This week’s Wiki-Wednesday article, ‘Shape Demand… For Services’, looks at the challenges procurement organizations face as they work to address internal demand for services. As an increasing number of non-core functions are handled by third parties, it is important to consider the management of this spend as the outsourced category model it is.
Before selecting the appropriate method for reducing demand, procurement must discern the driving business reason behind the need to reduce consumption. Having a focused approach to reducing demand allows procurement to target the right demand drivers and buyer behavior and make the most effective changes. Is the goal long or short-term savings, or an issue of total cost to meet a contracted objective?

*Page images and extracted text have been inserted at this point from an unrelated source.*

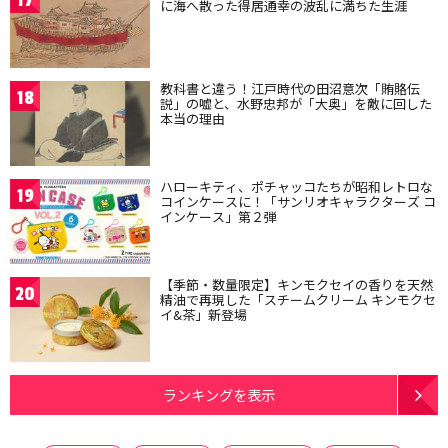
17
に海へ散った得居通幸の波乱に満ちた生涯
教科書と違う！江戸時代の田沼意次「賄賂伝
18
説」の嘘と、水野忠邦が「大奥」を敵に回した
本当の理由
ハローキティ、ポチャッコたちが昭和レトロな
19
コインケースに！「サンリオキャラクターズ コ
インケース」第２弾
【季節・数量限定】キンモクセイの香りを天然
20
精油で再現した「スチームクリーム キンモクセ
イ&茶」新登場
ランキングを表示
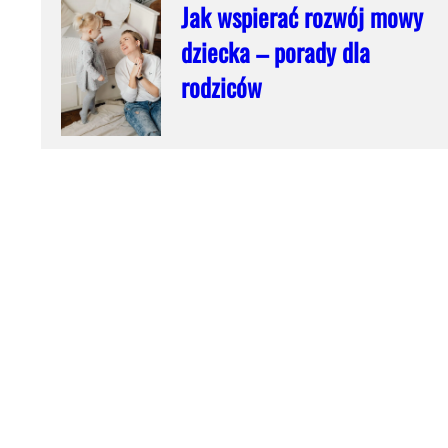
Jak wspierać rozwój mowy
dziecka – porady dla
rodziców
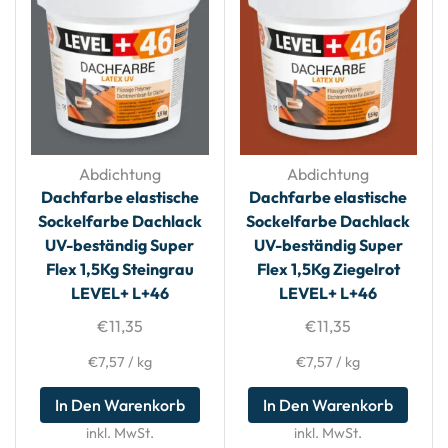
Abdichtung
Abdichtung
Dachfarbe elastische
Dachfarbe elastische
Sockelfarbe Dachlack
Sockelfarbe Dachlack
UV-beständig Super
UV-beständig Super
Flex 1,5Kg Steingrau
Flex 1,5Kg Ziegelrot
LEVEL+ L+46
LEVEL+ L+46
€
11,35
€
11,35
€
7,57
/
kg
€
7,57
/
kg
In Den Warenkorb
In Den Warenkorb
inkl. MwSt.
inkl. MwSt.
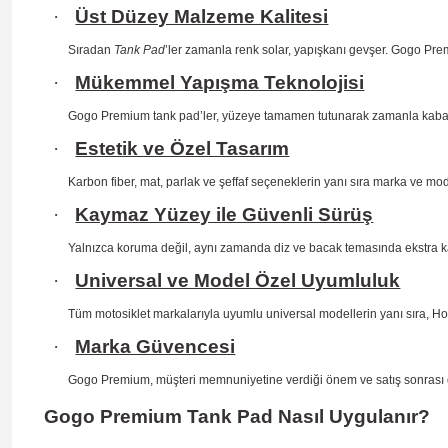
·
Üst Düzey Malzeme Kalitesi
Sıradan
Tank Pad
’ler zamanla renk solar, yapışkanı gevşer. Gogo Prem
·
Mükemmel Yapışma Teknolojisi
Gogo Premium tank pad’ler, yüzeye tamamen tutunarak zamanla kab
·
Estetik ve Özel Tasarım
Karbon fiber, mat, parlak ve şeffaf seçeneklerin yanı sıra marka ve mo
·
Kaymaz Yüzey ile Güvenli Sürüş
Yalnızca koruma değil, aynı zamanda diz ve bacak temasında ekstra 
·
Universal ve Model Özel Uyumluluk
Tüm motosiklet markalarıyla uyumlu universal modellerin yanı sıra, H
·
Marka Güvencesi
Gogo Premium, müşteri memnuniyetine verdiği önem ve satış sonrası dest
Gogo Premium Tank Pad Nasıl Uygulanır?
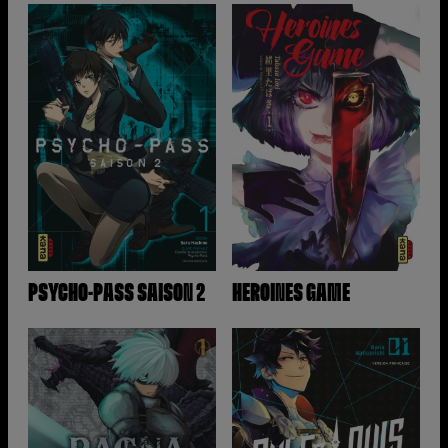
PSYCHO-PASS SAISON 2
HEROINES GAME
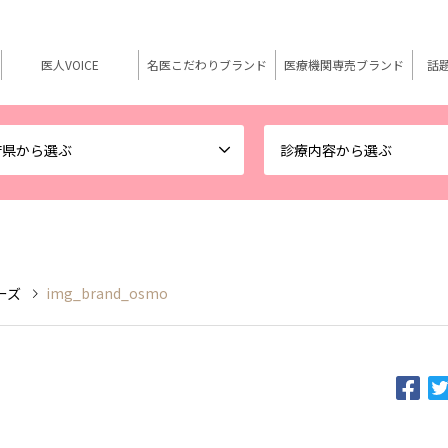
医人VOICE
名医こだわりブランド
医療機関専売ブランド
話
府県から選ぶ
診療内容から選ぶ
リーズ
img_brand_osmo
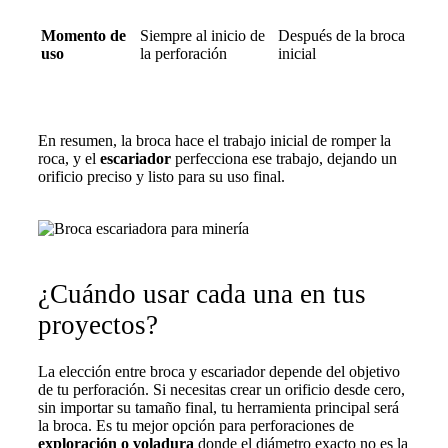
Momento de
Siempre al inicio de
Después de la broca
uso
la perforación
inicial
En resumen, la broca hace el trabajo inicial de romper la
roca, y el
escariador
perfecciona ese trabajo, dejando un
orificio preciso y listo para su uso final.
¿Cuándo usar cada una en tus
proyectos?
La elección entre broca y escariador depende del objetivo
de tu perforación. Si necesitas crear un orificio desde cero,
sin importar su tamaño final, tu herramienta principal será
la broca. Es tu mejor opción para perforaciones de
exploración o voladura
donde el diámetro exacto no es la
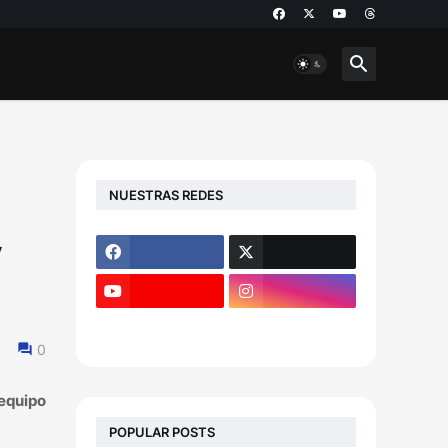
NUESTRAS REDES
y
0
equipo
POPULAR POSTS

If the goal is short-term savings through demand reduction, procurement will need to find a way to work with the contracts already in place. By properly communicating the cost to purchase a service to the departments buying off the contract, and measuring and reporting on usage, procurement should be able to increase visibility and hold buyers to the demand levels they really need. If the method for making use of outsourced services conceals the cost to the department or organization (whether deliberately or not) buyers may unintentionally cost the organization more through demand that is higher than necessary because they are not fully informed.
Longer-term savings goals may require restructuring or renegotiation of existing contracts. Contingent labor is often sourced and charged using a ‘cost plus’ price structure. Each outsourced resource is paid a competitive hourly wage and the provider is compensated on a percentage of that salary. Any pricing negotiation with the provider should focus on the markup percentage rather than the hourly wage to prevent unqualified resources from being put on staff. That being said, the hourly wage is driven by the skills requirements defined by the buying organization, like materials pricing is driven by specifications. Revising the skills expectations for each role to accurately meet the needs of the organization may allow the hourly wage and the effective markup to be reduced.
In the scenario where an outsourced provider is (or should be) focused on the total cost of meeting a corporate objective, it may be the role of the provider to manage demand. Setting up an appropriate compensation structure in the contract makes all the difference. In the book Vested Outsourcing, consultant and author Kate Vitasek describes the ‘Activity Trap’, a common outsourcing pitfall that is caused when suppliers are compensated based on transactions rather than goals. If a transaction is non-productive but results in the provider being compensated, that provider has no natural incentive to avoid performing it. If compensation is based on goals being met, the provider is incented to maximize their efficiency – the less hours required to meet the goal, the higher their profit.
It is important to look at services contracts much like material contracts – and manage demand the same way. Although the unit of measure is an hour or a resource instead of a box or a dozen, the behavior that drives the demand, consumption, and spending is the same. Keeping the focus on that behavior rather than the delivery model will allow procurement to leverage the skills they use to reduce spend in materials categories.